§ **YOUR ASSIGNMENT**: Look through the material below and copy every line containing the word "Kamchatka".

§ **MATERIAL SHOWN**:
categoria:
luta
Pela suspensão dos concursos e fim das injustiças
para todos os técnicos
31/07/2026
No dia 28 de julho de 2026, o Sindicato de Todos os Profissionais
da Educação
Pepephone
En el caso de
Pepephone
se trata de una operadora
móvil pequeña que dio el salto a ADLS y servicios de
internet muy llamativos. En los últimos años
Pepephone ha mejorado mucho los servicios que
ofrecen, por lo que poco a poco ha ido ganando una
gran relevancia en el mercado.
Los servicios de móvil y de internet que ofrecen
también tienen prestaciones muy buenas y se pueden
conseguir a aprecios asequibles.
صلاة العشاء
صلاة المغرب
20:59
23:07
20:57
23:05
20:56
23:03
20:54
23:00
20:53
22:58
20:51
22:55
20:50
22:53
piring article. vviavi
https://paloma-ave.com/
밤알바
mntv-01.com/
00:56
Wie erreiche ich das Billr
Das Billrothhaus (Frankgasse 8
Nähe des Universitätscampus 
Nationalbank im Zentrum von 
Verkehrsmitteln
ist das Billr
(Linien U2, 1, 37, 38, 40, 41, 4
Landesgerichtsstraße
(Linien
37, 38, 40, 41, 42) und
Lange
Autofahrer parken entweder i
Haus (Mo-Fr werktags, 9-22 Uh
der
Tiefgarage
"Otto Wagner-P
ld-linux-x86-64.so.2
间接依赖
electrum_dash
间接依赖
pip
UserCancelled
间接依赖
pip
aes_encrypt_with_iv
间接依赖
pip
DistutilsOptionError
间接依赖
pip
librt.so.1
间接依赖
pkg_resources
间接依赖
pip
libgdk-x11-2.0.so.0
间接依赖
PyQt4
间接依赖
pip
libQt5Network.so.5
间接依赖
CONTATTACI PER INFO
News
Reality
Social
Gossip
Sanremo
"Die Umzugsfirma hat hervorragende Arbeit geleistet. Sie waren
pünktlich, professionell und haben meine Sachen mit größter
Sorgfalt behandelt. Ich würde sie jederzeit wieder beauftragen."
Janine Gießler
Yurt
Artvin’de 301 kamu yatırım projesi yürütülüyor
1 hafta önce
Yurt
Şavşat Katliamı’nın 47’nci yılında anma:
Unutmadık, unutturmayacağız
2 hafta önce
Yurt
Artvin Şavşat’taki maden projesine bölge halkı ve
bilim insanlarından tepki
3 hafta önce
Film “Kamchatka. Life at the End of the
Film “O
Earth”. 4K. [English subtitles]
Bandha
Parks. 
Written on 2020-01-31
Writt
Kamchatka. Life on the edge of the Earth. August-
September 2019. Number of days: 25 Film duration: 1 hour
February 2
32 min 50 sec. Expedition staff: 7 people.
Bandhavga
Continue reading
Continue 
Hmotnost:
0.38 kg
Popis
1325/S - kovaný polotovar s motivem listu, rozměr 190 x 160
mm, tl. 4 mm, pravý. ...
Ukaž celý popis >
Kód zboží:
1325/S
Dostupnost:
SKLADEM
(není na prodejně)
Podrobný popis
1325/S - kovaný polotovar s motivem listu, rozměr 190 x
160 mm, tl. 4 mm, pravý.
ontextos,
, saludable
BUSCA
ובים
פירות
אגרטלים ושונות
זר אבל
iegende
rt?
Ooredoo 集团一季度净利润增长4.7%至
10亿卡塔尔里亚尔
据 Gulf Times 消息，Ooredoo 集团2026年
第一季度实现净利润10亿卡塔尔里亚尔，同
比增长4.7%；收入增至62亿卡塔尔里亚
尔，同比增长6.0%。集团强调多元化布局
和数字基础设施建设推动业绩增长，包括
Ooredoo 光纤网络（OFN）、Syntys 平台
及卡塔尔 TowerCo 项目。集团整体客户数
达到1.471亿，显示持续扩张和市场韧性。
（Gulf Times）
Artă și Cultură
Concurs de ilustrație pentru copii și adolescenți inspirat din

§ **TASK ANSWER**:
Film “Kamchatka. Life at the End of the
Kamchatka. Life on the edge of the Earth. August-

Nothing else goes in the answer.